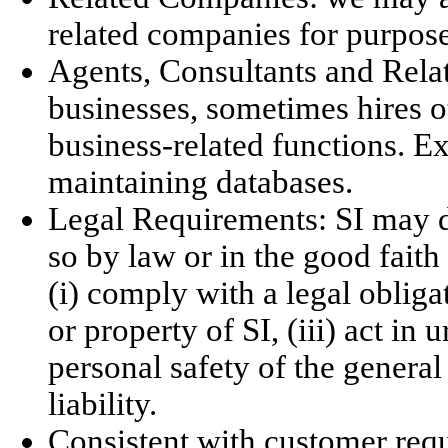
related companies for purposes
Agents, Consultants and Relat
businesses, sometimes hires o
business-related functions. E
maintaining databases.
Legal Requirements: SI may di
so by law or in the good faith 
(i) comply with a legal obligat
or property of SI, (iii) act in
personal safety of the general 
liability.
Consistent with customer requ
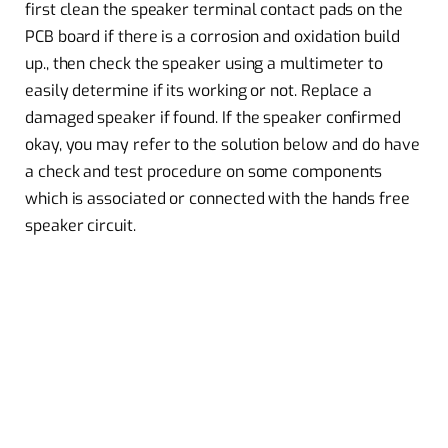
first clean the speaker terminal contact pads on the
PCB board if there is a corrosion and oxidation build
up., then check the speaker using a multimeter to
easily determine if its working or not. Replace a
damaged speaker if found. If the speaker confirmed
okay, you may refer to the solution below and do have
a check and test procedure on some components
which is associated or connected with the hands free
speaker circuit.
...
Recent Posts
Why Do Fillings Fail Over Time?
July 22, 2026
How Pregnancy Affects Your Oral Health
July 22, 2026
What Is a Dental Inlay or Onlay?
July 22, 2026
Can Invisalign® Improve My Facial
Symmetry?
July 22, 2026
==
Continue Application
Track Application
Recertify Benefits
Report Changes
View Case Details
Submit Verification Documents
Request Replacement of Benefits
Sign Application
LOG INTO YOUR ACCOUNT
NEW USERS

■ Exercise instructions
Word for word, write out the lines above running from the one with "(i) comply with a legal obligat" up to and including the one with "speaker circuit.". Drop any picture.

■ Result of this task
(i) comply with a legal obligat
or property of SI, (iii) act in
personal safety of the general 
liability.
Consistent with customer requ
first clean the speaker terminal contact pads on the
PCB board if there is a corrosion and oxidation build
up., then check the speaker using a multimeter to
easily determine if its working or not. Replace a
damaged speaker if found. If the speaker confirmed
okay, you may refer to the solution below and do have
a check and test procedure on some components
which is associated or connected with the hands free
speaker circuit.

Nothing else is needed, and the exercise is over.